みずほグループでは、2019年5月に、オープン&コネクトを基本戦略に据え、非金融領域への対応力を最大限に生かして次世代金融への転換を図るべく、5カ年経営計画を策定した。
同社では、預金・融資・為替の既存業務で培った、認証・スコアリング・プライシングのサービスを特化させ、外部に提供することで業務の拡張を目指している。FinTech市場の拡大に向けて、「API」の利活用によりスタートアップや外部企業との連携を推進し、クロスインダストリのビジネス開発を始めている。オープンイノベーションの軸としてBlue Labを創設し、プラットフォームビジネスの取り組みも推進している。

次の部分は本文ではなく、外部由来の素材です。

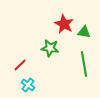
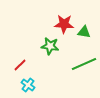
red star: rotated 24 degrees counterclockwise
green star: moved 2 px up
green line: rotated 75 degrees clockwise
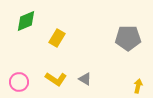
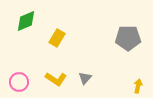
gray triangle: moved 1 px up; rotated 40 degrees clockwise
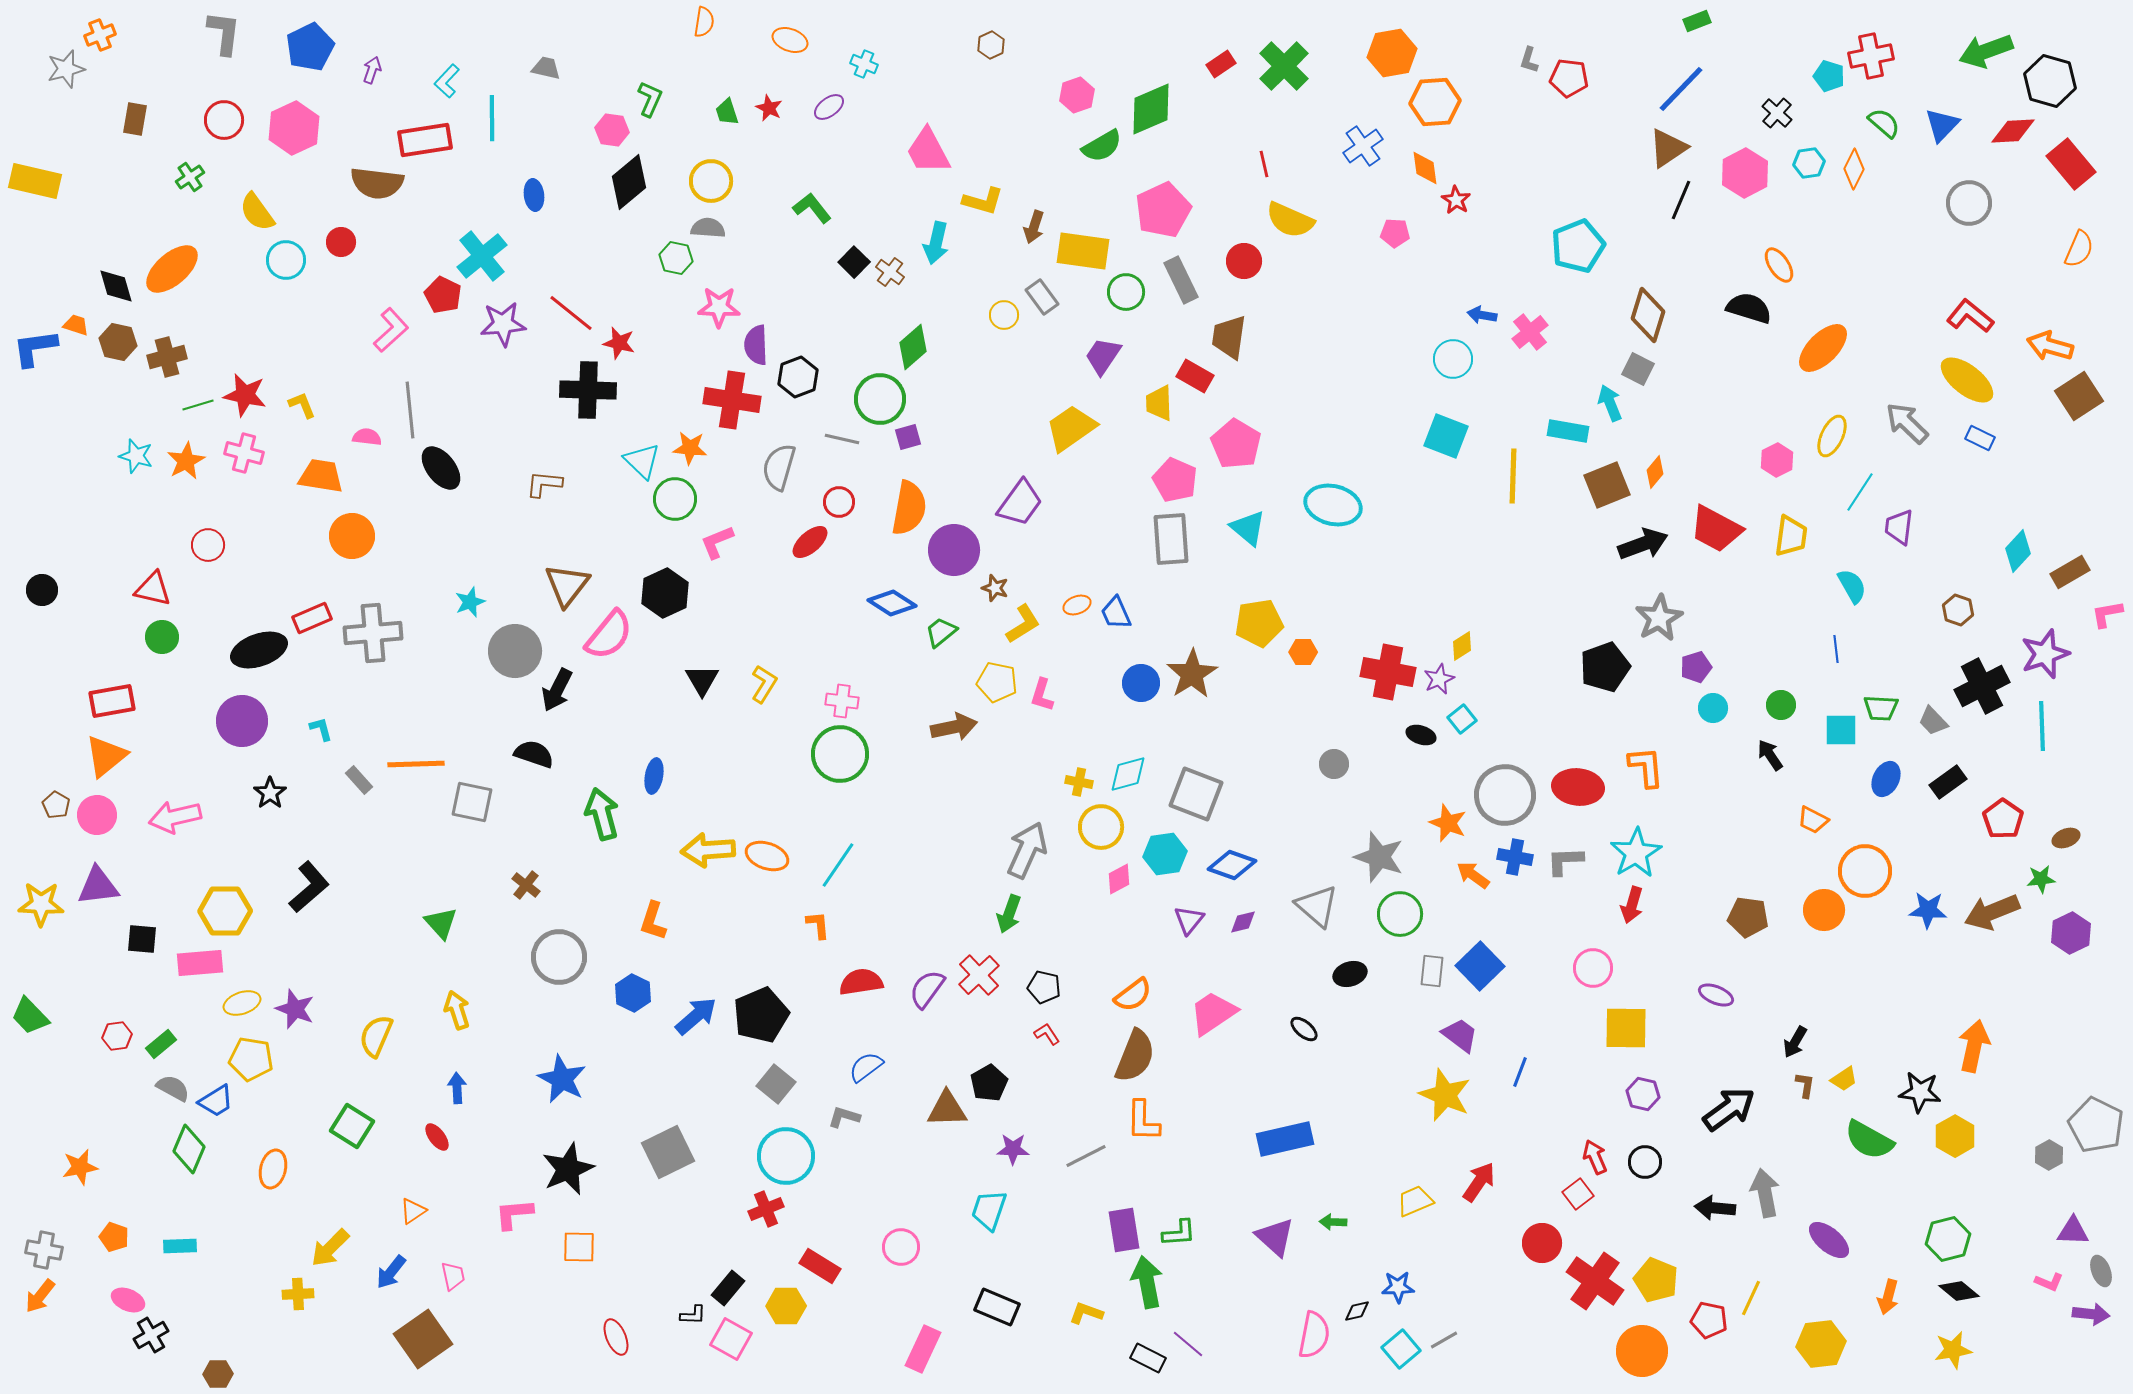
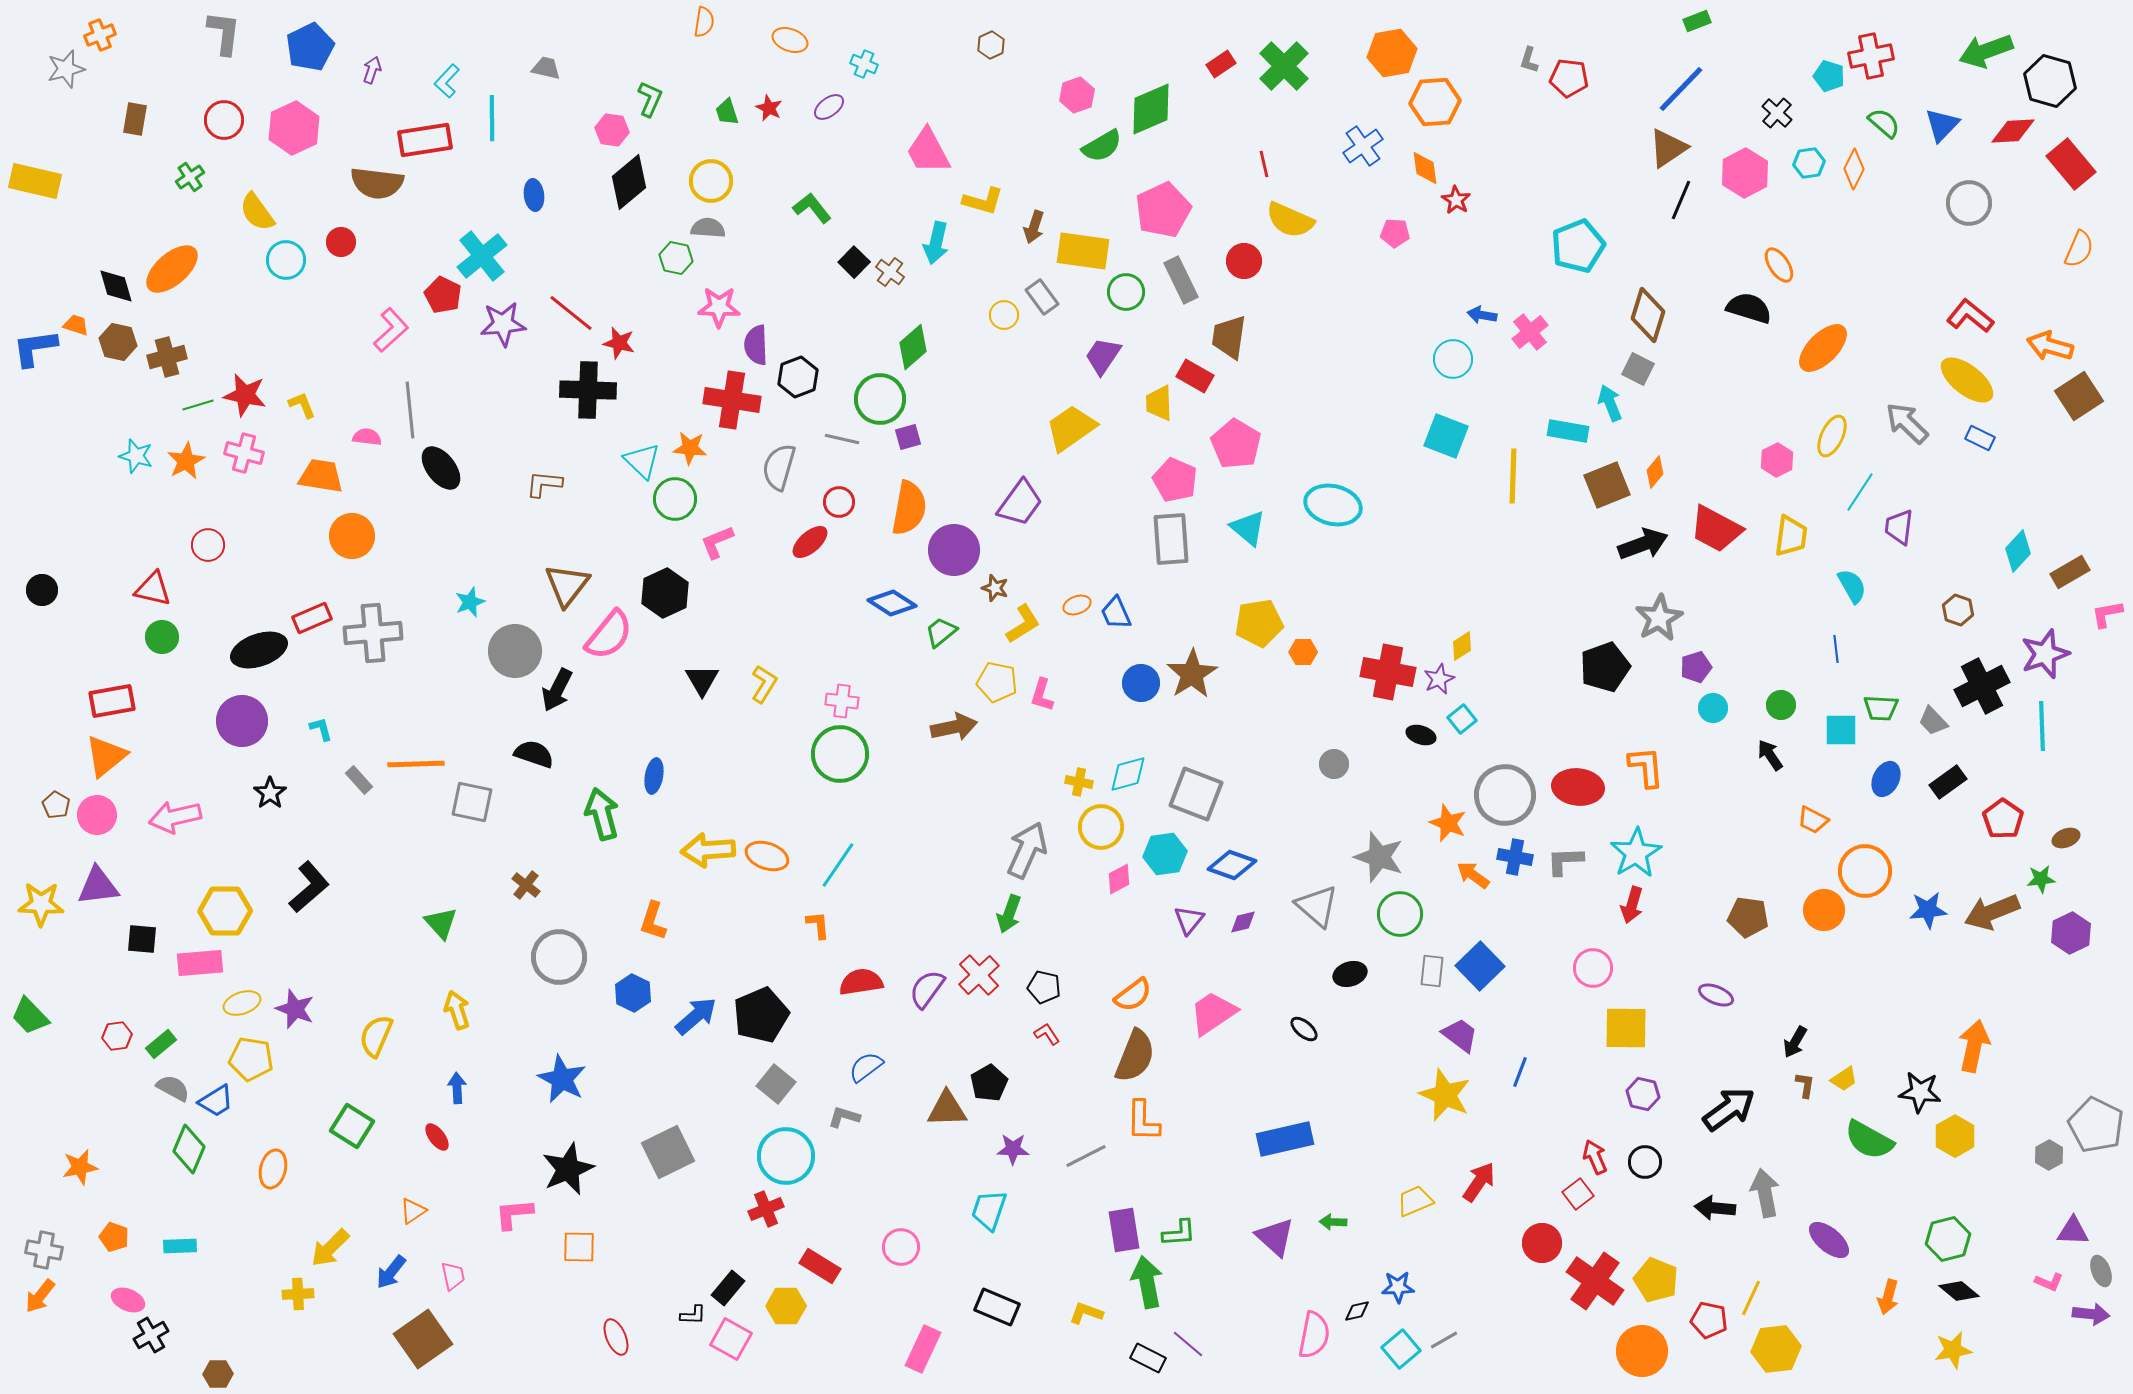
blue star at (1928, 910): rotated 9 degrees counterclockwise
yellow hexagon at (1821, 1344): moved 45 px left, 5 px down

Blue Labでは、最終的に完全自動運転銀行を目指しているが、今は、銀行の口座開設や住宅ローンの申し込み手続きを自動化したAIを、来年度から提供する段階にある。同社から独立した日本版個人信用情報J.Scoreは、多用途での利用が予想され、期待が大きい。デジタル通貨を利用した支払い送金アプリJ-Coin Payは、3月1日から提供が開始された。
デジタル社会においては、個人のIDが重要で、その人の行動データはIDに順次蓄積されていく。みずほフィナンシャルグループでは、データ情報ハブとして、市場データから個人情報・機密情報まで「なんでも預かる銀行」の実現を目指している。